Screens at CIFF: 10/12 & 10/14 & 10/18
World premiere: 21 July, 2011, Durban International Film Festival

Dramas about apartheid are rare; South African films are rare; South African dramas about apartheid are thus exceptionally rare. And for that reason alone, I feel guilty about finding so little particular merit in Otelo Burning, a film about two teenagers in that country in 1988 and 1989 finding a creative outlet that both allows them to feel good about their place in the world, and also to prove to the dominant white culture that they're just as capable as anyone at achieving greatness, regardless of skin tone. But not guilty enough to pretend I feel otherwise about a movie so barbarically standard in its concept and execution, so obvious in its thematic arc, setting up situations such that we're able to see, precisely, where the cheering moments and where the sad moments will be half a film down the road; a movie in which there is nothing but its unsentimental look at the waning days of apartheid to make it seem unlike a dozen other inspirational sports movies about socioeconomic underdogs proving that they have what it takes.
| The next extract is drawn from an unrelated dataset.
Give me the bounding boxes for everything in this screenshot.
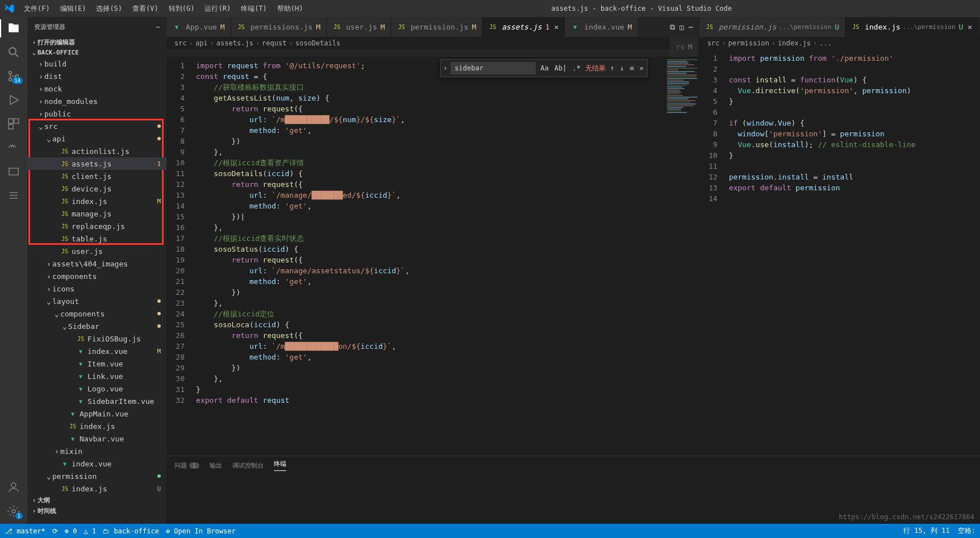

The film is structured around a photo album owned by the future version of one of its protagonists, New Year (Thomas Gumede), who reminisces about being 16, when he and his best friend Otelo (Jafta Mamabolo), as well as Otelo's younger brother Ntwe (Tshepang Mohlomi) first had an opportunity to visit the beach, and there it is that they meet Mandla (Sihle Xaba), another teen who can surf like nobody's business. For the three boys from Lamontville, raised from a young age on stories of how the water is a source of unimaginable dangers, the idea of riding atop the waves like a bird seems to be the most thrilling, liberating game imaginable. And so they have Mandla teach them (Otelo and New Year, anyway), eventually getting so good that they attract the attention of Kurt (Matthew Oats), a white man who believes that, with the right promotion, Mandla might become a champion.

Along with their rise in fame comes a rise in interpersonal conflict, as both Mandla and Otelo have their eyes on New Year's sister Dezi (Nolwazi Shange); and there are political conflicts as well, not between the boys themselves (they're relatively apolitical, as teens will be), but in the world around them, which is not only divided between the ruling white minority and the black population about to taste freedom for the first time in half a century, but withing the black community itself, between anti-apartheid rebels and the apartheid security forces. It is this last division that ends up bringing tragedy to the boys' lives, and forces Otelo to make the decision between surfing fame and justice for his people.
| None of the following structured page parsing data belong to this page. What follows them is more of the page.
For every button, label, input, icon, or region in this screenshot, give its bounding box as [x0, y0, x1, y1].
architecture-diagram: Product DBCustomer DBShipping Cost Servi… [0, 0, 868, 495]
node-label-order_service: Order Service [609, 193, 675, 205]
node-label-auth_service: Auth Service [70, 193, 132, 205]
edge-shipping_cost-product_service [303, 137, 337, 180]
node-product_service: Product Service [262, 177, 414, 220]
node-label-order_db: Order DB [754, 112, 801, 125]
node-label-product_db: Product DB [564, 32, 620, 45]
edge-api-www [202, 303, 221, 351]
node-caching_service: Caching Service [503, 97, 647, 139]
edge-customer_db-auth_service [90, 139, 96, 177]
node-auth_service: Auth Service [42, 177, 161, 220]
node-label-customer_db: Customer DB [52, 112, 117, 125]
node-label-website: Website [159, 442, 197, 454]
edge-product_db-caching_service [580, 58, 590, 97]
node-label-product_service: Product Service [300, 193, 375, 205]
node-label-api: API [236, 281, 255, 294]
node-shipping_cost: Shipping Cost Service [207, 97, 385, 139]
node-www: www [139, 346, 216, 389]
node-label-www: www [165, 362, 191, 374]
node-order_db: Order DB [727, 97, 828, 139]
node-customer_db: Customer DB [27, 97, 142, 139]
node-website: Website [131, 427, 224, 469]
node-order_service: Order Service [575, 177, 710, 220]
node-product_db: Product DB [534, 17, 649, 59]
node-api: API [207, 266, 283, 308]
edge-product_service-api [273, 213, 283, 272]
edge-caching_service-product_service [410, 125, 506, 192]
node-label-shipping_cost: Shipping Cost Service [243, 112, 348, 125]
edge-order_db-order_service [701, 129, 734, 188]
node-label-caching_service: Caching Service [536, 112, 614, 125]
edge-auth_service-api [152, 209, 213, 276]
Without giving anything away, the division between the personal and political goes the wrong direction: once the tragedy strikes - the lowest point for the characters by far in a movie that is not, by and large, terribly anxious to make things hard on them - there's nowhere else for the film to go, since by this point Otelo's decision has essentially been made for him; but the movie tries to make his personal decision a hugely important story point, to symbolically connect it to the greater historical movements in South Africa at the same time (generally speaking, the attempts to explicitly use the film's story as a metaphor for the political history of South Africa - you got that "surfing is freedom" was a big thudding metaphor, right? - are where it falls the hardest), and this does not have remotely the rich effect that the screenplay by James Whyle and director Sara Blecher (it was also developed through a series of cast workshops) so obviously wants to have.

In fact, the film is at its absolute best only when it as its most frivolous, when it simply hangs behind Otelo, New Year, and Mandla, and observes the casualness of three young men being friends and enjoying the simple things in life. For the actors are all pretty terrific, Mamabolo in particular, and watching them inhabit their roles is significantly more edifying, and tells us considerably more about the life of young people in South Africa, than watching them bent inelegantly into stand-ins for the Great Social Moment in which they find themselves.
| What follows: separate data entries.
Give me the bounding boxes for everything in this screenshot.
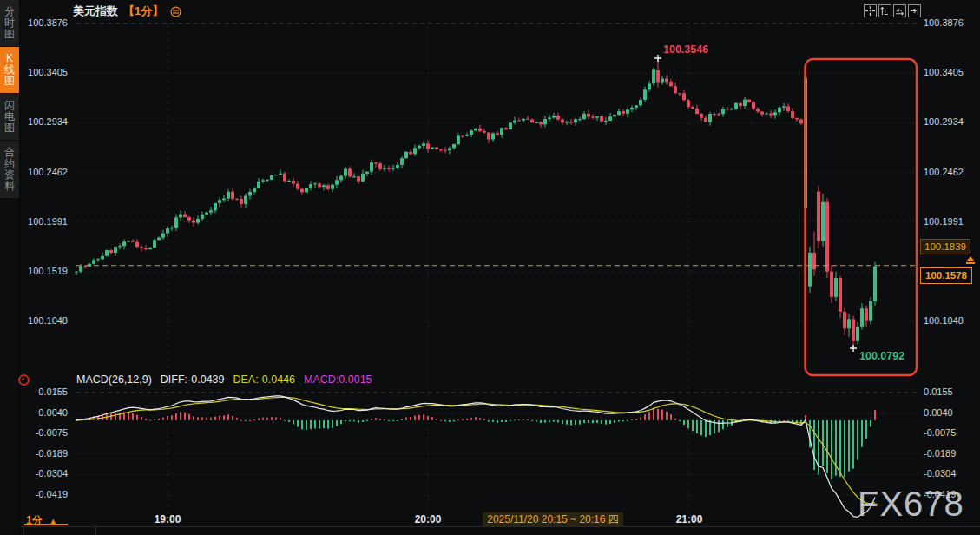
time-axis-button[interactable] <box>893 4 906 17</box>
trading-app: 分 时 图K 线 图闪 电 图合 约 资 料 美元指数 【1分】 <box>0 0 980 535</box>
go-to-latest-button[interactable] <box>908 4 921 17</box>
interval-badge: 【1分】 <box>123 3 163 19</box>
bottom-strip <box>0 526 980 535</box>
watermark: FX678 <box>858 485 964 524</box>
sidebar-tab-0[interactable]: 分 时 图 <box>0 0 19 47</box>
chart-toolbar <box>864 4 921 17</box>
high-price-label: 100.3546 <box>663 43 708 56</box>
interval-selector[interactable]: 1分▲ <box>26 513 57 528</box>
price-chart[interactable] <box>0 0 980 535</box>
record-dot-icon <box>18 374 30 386</box>
header: 美元指数 【1分】 <box>73 3 181 19</box>
low-price-label: 100.0792 <box>859 350 904 362</box>
sidebar-tab-1[interactable]: K 线 图 <box>0 47 19 94</box>
page-title: 美元指数 <box>73 3 118 19</box>
upper-price-badge: 100.1839 <box>920 239 970 254</box>
macd-dea-value: DEA:-0.0446 <box>233 373 295 386</box>
macd-diff-value: DIFF:-0.0439 <box>161 373 225 386</box>
crosshair-move-button[interactable] <box>864 4 877 17</box>
macd-params: MACD(26,12,9) <box>76 373 152 386</box>
macd-hist-value: MACD:0.0015 <box>304 373 372 386</box>
sidebar: 分 时 图K 线 图闪 电 图合 约 资 料 <box>0 0 20 535</box>
sidebar-tab-3[interactable]: 合 约 资 料 <box>0 141 19 199</box>
current-price-badge: 100.1578 <box>920 268 972 284</box>
selected-time-range: 2025/11/20 20:15 ~ 20:16 四 <box>483 512 623 526</box>
sidebar-tab-2[interactable]: 闪 电 图 <box>0 94 19 141</box>
price-axis-button[interactable] <box>878 4 891 17</box>
chart-settings-icon[interactable] <box>170 6 181 17</box>
latest-price-marker-icon[interactable] <box>966 256 975 261</box>
macd-legend: MACD(26,12,9) DIFF:-0.0439 DEA:-0.0446 M… <box>76 373 372 386</box>
interval-active-underline <box>24 524 68 525</box>
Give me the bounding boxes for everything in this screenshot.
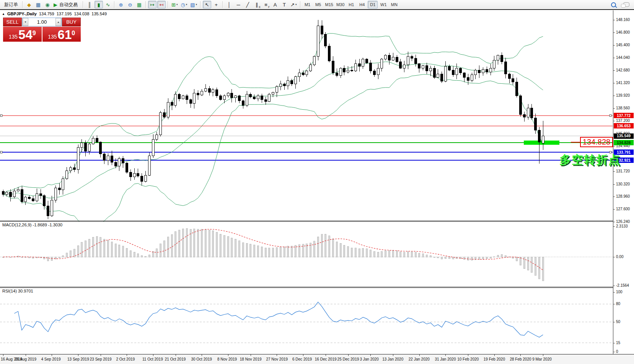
timeframe-mn[interactable]: MN (389, 1, 399, 8)
zoom-in-icon[interactable]: ⊕ (117, 1, 125, 8)
bollinger-bands (3, 33, 543, 222)
timeframe-m15[interactable]: M15 (324, 1, 334, 8)
date-tick-mark (78, 354, 78, 356)
panel-divider[interactable] (0, 221, 634, 221)
bid-price-point: 9 (33, 27, 36, 40)
add-indicator-icon-glyph: ⊞ (171, 2, 176, 8)
channel-icon[interactable]: ∥E (253, 1, 261, 8)
collapse-icon[interactable]: ▲ (2, 12, 5, 16)
rsi-scale-label: 50 (616, 320, 620, 324)
buy-button[interactable]: BUY (62, 18, 81, 26)
label-icon[interactable]: T (280, 1, 288, 8)
zoom-out-icon[interactable]: ⊖ (126, 1, 134, 8)
date-label: 4 Sep 2019 (41, 357, 60, 361)
price-tick: 142.680 (616, 68, 630, 72)
vline-icon[interactable]: │ (225, 1, 233, 8)
price-badge: 134.828 (614, 140, 634, 145)
timeframe-h1[interactable]: H1 (346, 1, 356, 8)
line-handle[interactable] (0, 151, 2, 153)
macd-scale-label: 0.00 (616, 255, 623, 259)
dropdown-caret-icon[interactable]: ▾ (196, 3, 197, 6)
autotrading-button[interactable]: ▶自动交易 (52, 1, 81, 8)
rsi-panel[interactable] (0, 288, 613, 354)
dropdown-caret-icon[interactable]: ▾ (295, 3, 297, 6)
date-axis[interactable]: 16 Aug 201926 Aug 20194 Sep 201913 Sep 2… (0, 354, 634, 364)
date-label: 6 Dec 2019 (292, 357, 312, 361)
label-icon-glyph: T (283, 2, 286, 8)
timeframe-h4[interactable]: H4 (357, 1, 367, 8)
panel-divider[interactable] (0, 287, 634, 287)
crosshair-icon[interactable]: + (212, 1, 220, 8)
add-indicator-icon[interactable]: ⊞▾ (170, 1, 179, 8)
rsi-scale-label: 80 (616, 302, 620, 306)
price-axis[interactable]: 148.160146.800145.400144.040142.680141.3… (613, 10, 634, 354)
ohlc-close: 135.549 (91, 11, 107, 16)
timeframe-d1[interactable]: D1 (368, 1, 378, 8)
horizontal-lines[interactable] (0, 115, 613, 160)
text-icon[interactable]: A (271, 1, 279, 8)
price-tick-mark (613, 108, 615, 109)
timeframe-m30[interactable]: M30 (335, 1, 346, 8)
date-tick-mark (153, 354, 153, 356)
price-tick: 148.160 (616, 18, 630, 22)
turning-point-annotation[interactable]: 多空转折点 (559, 152, 621, 168)
hline-icon[interactable]: ─ (234, 1, 243, 8)
dropdown-caret-icon[interactable]: ▾ (176, 3, 178, 6)
price-tick: 139.920 (616, 93, 630, 98)
price-tick-mark (613, 58, 615, 58)
auto-scroll-icon[interactable]: ↦ (148, 1, 156, 8)
rsi-line (14, 302, 543, 337)
chat-icon[interactable] (622, 1, 631, 8)
volume-up-icon[interactable]: ▲ (55, 18, 61, 26)
search-icon[interactable] (609, 1, 618, 8)
volume-stepper[interactable]: ▼ 1.00 ▲ (22, 18, 62, 26)
date-tick-mark (251, 354, 251, 356)
price-tick-mark (613, 197, 615, 197)
highlight-bar[interactable] (524, 141, 559, 145)
date-label: 31 Jan 2020 (435, 357, 456, 361)
dropdown-caret-icon[interactable]: ▾ (186, 3, 187, 6)
volume-input[interactable]: 1.00 (28, 19, 55, 25)
price-tick: 137.200 (616, 119, 630, 123)
timeframe-m1[interactable]: M1 (303, 1, 313, 8)
price-callout-box[interactable]: 134.828 (580, 137, 613, 147)
line-handle[interactable] (0, 115, 2, 117)
date-tick-mark (26, 354, 26, 356)
market-watch-icon-glyph: ◉ (45, 2, 49, 8)
price-tick-mark (613, 222, 615, 222)
chart-shift-icon[interactable]: ↤ (157, 1, 166, 8)
macd-panel[interactable] (0, 222, 613, 287)
price-tick-mark (613, 146, 615, 146)
new-chart-icon[interactable]: ◆ (25, 1, 33, 8)
price-badge: 137.772 (614, 113, 634, 118)
timeframe-m5[interactable]: M5 (313, 1, 323, 8)
trendline-icon[interactable]: ╱ (243, 1, 252, 8)
macd-label: MACD(12,26,9) -1.8689 -1.3030 (2, 223, 62, 227)
sell-button[interactable]: SELL (3, 18, 22, 26)
sub-letter: F (268, 6, 270, 8)
cursor-icon[interactable]: ↖ (203, 1, 211, 8)
volume-down-icon[interactable]: ▼ (23, 18, 28, 26)
price-tick-mark (613, 20, 615, 20)
bar-chart-icon[interactable]: ║ (85, 1, 94, 8)
tile-windows-icon[interactable]: ▦ (135, 1, 143, 8)
fibonacci-icon[interactable]: ≡F (262, 1, 270, 8)
line-chart-icon[interactable]: ∿ (104, 1, 112, 8)
price-tick: 144.040 (616, 55, 630, 60)
periods-icon[interactable]: ◷▾ (179, 1, 188, 8)
templates-icon[interactable]: ▧▾ (189, 1, 198, 8)
date-label: 25 Dec 2019 (337, 357, 359, 361)
timeframe-w1[interactable]: W1 (378, 1, 388, 8)
templates-icon-glyph: ▧ (190, 2, 195, 8)
date-tick-mark (52, 354, 52, 356)
new-order-button[interactable]: 新订单 (2, 1, 20, 8)
bid-price-display[interactable]: 135 54 9 (3, 27, 42, 42)
arrows-icon[interactable]: ↗▾ (289, 1, 298, 8)
date-label: 9 Mar 2020 (532, 357, 552, 361)
profiles-icon[interactable]: ▦ (34, 1, 42, 8)
price-chart[interactable] (0, 17, 613, 222)
line-handle[interactable] (610, 115, 611, 117)
market-watch-icon[interactable]: ◉ (43, 1, 52, 8)
ask-price-display[interactable]: 135 61 0 (42, 27, 81, 42)
candlestick-icon[interactable]: ▮ (95, 1, 103, 8)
The further into the film we go, the more that social moment is brought into focus, always at the expense of the characters. Eventually, the film ceases to have any real depth of feeling at all; just foggy clichés about the unifying power of sports, with Otelo and company themselves having been stripped so badly of anything that ever made them interesting that the movie containing them has, itself, run out of any personality, or any drama, or anything that doesn't boil down to standard-issue bromides. It wants very badly to be an uplifting but politically serious story about the way we can live in the face of corrupt systems, and by doing so rob them of their power; but no matter how much its heart is in the right place, it becomes less and less insightful the more it tries to say, and ultimately can't even succeed on the thin level of an inspirational sports movie.